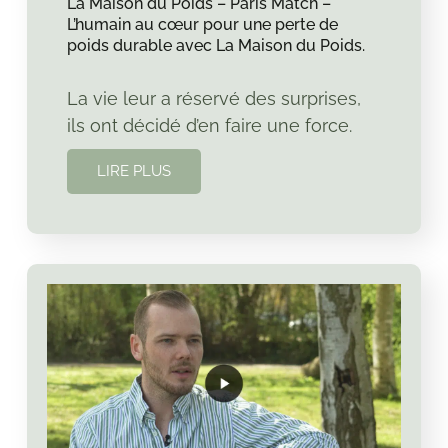
La Maison du Poids – Paris Match –
L’humain au cœur pour une perte de
poids durable avec La Maison du Poids.
La vie leur a réservé des surprises,
ils ont décidé d’en faire une force.
LIRE PLUS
———
Word for word, restate all of the entries above and leave each picture out.

#### [Response]
La Maison du Poids – Paris Match –
L’humain au cœur pour une perte de
poids durable avec La Maison du Poids.
La vie leur a réservé des surprises,
ils ont décidé d’en faire une force.
LIRE PLUS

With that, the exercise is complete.